Analizzando il contenuto nutrizionale dei crostacei nei frutti di mare, in primo luogo è opportuno specificare che si tratta SEMPRE di alimenti ad elevato apporto di colesterolo, pertanto, come per alcuni molluschi, il loro impiego NON trova applicazione frequente nelle diete mirate al controllo dell'ipercolesterolemia. Per contro, i crostacei vantano un contenuto lipidico moderato e caratterizzato dalla prevalenza di acidi grassi essenziali omega3 rispetto agli omega6, una caratteristica senza dubbio apprezzabile.
Dal punto di vista energetico, raramente superano le 70-80 kcal per 100g di parte edibile, mentre l'apporto proteico è buono e si aggira tra i 13 ed i 18g (il contenuto glucidico è trascurabile). Anche i crostacei nella preparazione dei frutti di mare, come alcuni molluschi (vedi sopra), contengono una notevole quantità di sodio alimentare ed in maniera analoga non sono indicati nelle diete ipotensive.
Essi apportano comunque ottime quantità di ferro emico e di calcio (Ca), ma con un ridotto contenuto di fosforo (P), un minerale che ad alte dosi diviene responsabile della compromissione dell'assorbimento intestinale del calcio. Il contenuto in vitamine del gruppo B è sovrapponibile a quello della carne e del pesce.
Frequenze di Consumo
Da quanto è emerso nei paragrafi precedenti, l'idoneità al consumo dei frutti di mare dipende esclusivamente dalla presenza di un quadro clinico adeguato.
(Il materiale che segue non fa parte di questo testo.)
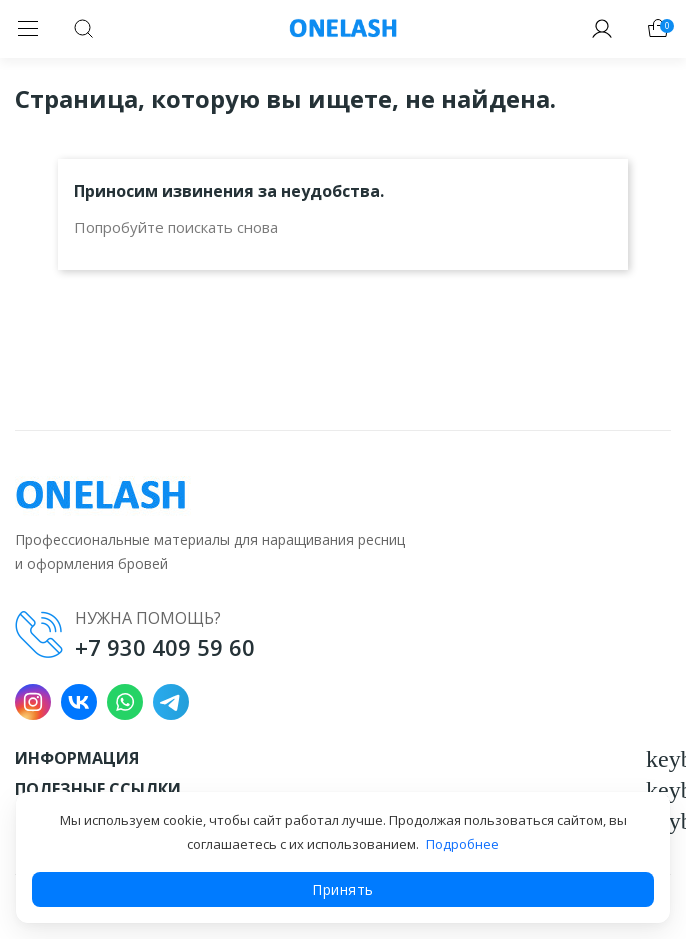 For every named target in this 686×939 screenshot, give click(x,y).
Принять (343, 889)
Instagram (33, 702)
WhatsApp (125, 702)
Ipertensione ed ipercolesterolemia sono patologie che rendono difficile l'inserimento dei frutti di mare nella dieta, eccezion fatta per alcuni di essi (molluschi cefalopodi); pertanto, in questi casi generalmente se ne SCONSIGLIA l'utilizzo (da alcuni ammesso saltuariamente e in quantità limitate).
Al tempo stesso, in assenza di alterazioni metaboliche, il consumo di frutti di mare potrebbe risultare utile nella riduzione del consumo di carne, uova e formaggi, MA non deve sostituire in alcun modo il consumo del pesce propriamente detto. In una dieta equilibrata, il consumo dei frutti di mare rientra difficilmente nel menu settimanale ed a parer mio potrebbero essere utilizzati correttamente una tantum (1:10 o 1:15 giorni).
Nel caso in cui facessero parte delle abitudini alimentari del soggetto, sarebbe auspicabile prediligere le varietà a minor contenuto di colesterolo ed a minor contenuto di sodio, oltre che, se necessario, eliminarne l'acqua di cottura degli alimenti con l'obbiettivo di ridurre drasticamente l'apporto di sodio residuo TIPICO delle preparazioni a base di frutti di mare.